Após a reunião de Boris com o primeiro-ministro irlandês, Micheál Martin, o governo de Dublin disse que ambos enfatizaram que a violência é inaceitável. Um porta-voz do governo irlandês acrescentou que o “caminho a seguir é por meio do diálogo e do trabalho com as instituições do Acordo da Sexta-Feira Santa”.
A primeira-ministra da Irlanda do Norte, Arlene Foster, disse que não há espaço na sociedade para a violência, e que elementos criminosos tentam preencher “um vácuo” causado pelo fracassos dos políticos.

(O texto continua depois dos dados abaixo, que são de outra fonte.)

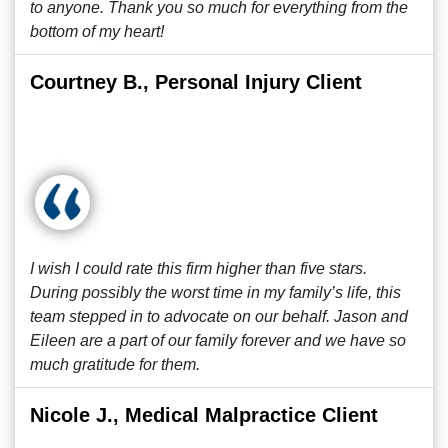
to anyone. Thank you so much for everything from the
bottom of my heart!
Courtney B., Personal Injury Client
I wish I could rate this firm higher than five stars.
During possibly the worst time in my family’s life, this
team stepped in to advocate on our behalf. Jason and
Eileen are a part of our family forever and we have so
much gratitude for them.
Nicole J., Medical Malpractice Client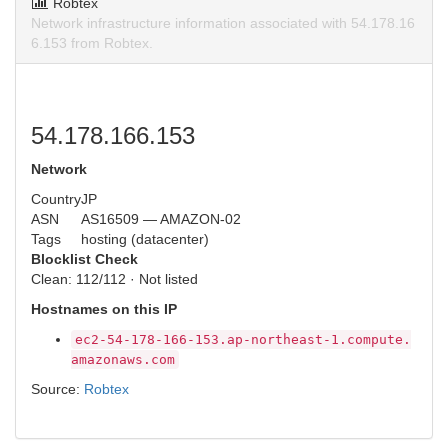
Robtex
Network infrastructure information associated with 54.178.16
6.153 from Robtex.
54.178.166.153
Network
Country
JP
ASN
AS16509 — AMAZON-02
Tags
hosting (datacenter)
Blocklist Check
Clean: 112/112 · Not listed
Hostnames on this IP
ec2-54-178-166-153.ap-northeast-1.compute.
amazonaws.com
Source:
Robtex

Foster, do partido unionista DUP, tem sido criticada por políticos republicanos, que a acusam de instigar a agitação por criticar ferozmente o protocolo assinado com a UE, e também por reiteradamente pedir a demissão do chefe do serviço de polícia, em retaliação à decisão de não processar os políticos do Sinn Féin que foram ao funeral de Bobby Storey.
Fantasma do conflito
Os incidentes reavivaram o fantasma das três décadas de conflito violento entre republicanos católicos e unionistas protestantes, que deixaram quase 3.500 mortos.

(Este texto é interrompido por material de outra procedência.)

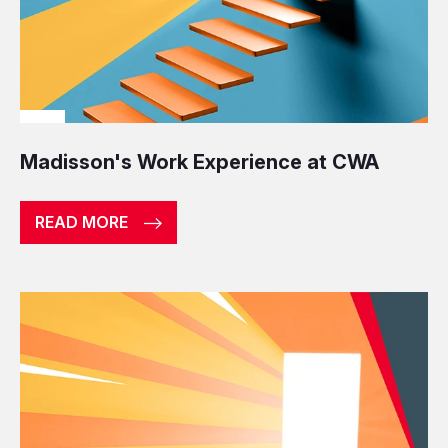
Madisson's Work Experience at CWA
READ MORE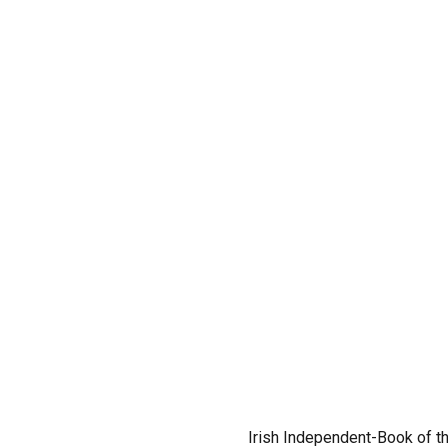
Irish Independent-Book of t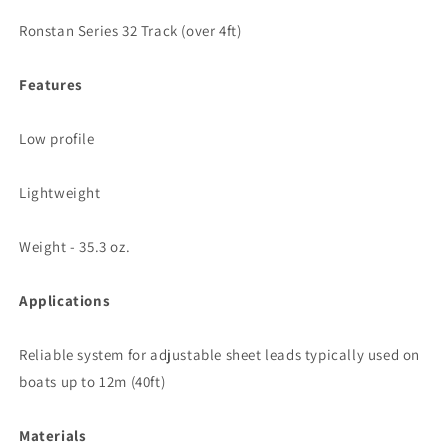
Ronstan Series 32 Track (over 4ft)
Features
Low profile
Lightweight
Weight - 35.3 oz.
Applications
Reliable system for adjustable sheet leads typically used on
boats up to 12m (40ft)
Materials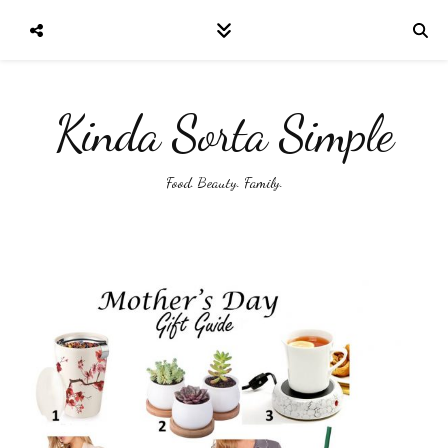
Kinda Sorta Simple
Food. Beauty. Family.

O acordo de paz da Sexta-Feira Santa, assinado em 1998, acabou com a fronteira entre a província britânica e a vizinha República da Irlanda — país membro da UE —, mas o Brexit abalou o delicado equilíbrio, exigindo a adoção de controles alfandegários entre o Reino Unido e a União Europeia.
Após duras negociações, Londres e Bruxelas alcançaram uma solução, conhecida como “protocolo da Irlanda do Norte”, que evita o retorno de uma fronteira física na ilha da Irlanda e transfere os controles aos portos norte-irlandeses.
“Não há dúvida de que o Brexit e com ele a introdução de controles alfandegários nas mercadorias que chegam da ilha do Reino Unido prejudicou significativamente o equilíbrio de forças”, afirmou Duncan Morrow, professor de ciência política da Universidade de Ulster. É algo que “vem crescendo há meses”, explicou o especialista à AFP.
O Brexit, no entanto, é apenas um aspecto de uma crise maior entre os sindicalistas da Irlanda do Norte. Em 2017, eles perderam sua maioria histórica no parlamento regional. Dois anos depois, as legislaturas no Reino Unido viram mais nacionalistas do que sindicalistas irlandeses eleitos para o Parlamento de Westminster pela primeira vez.
Isso contribui para uma mudança demográfica da geração mais jovem em direção ao nacionalismo, fazendo com que os sindicalistas se sintam como uma minoria sitiada.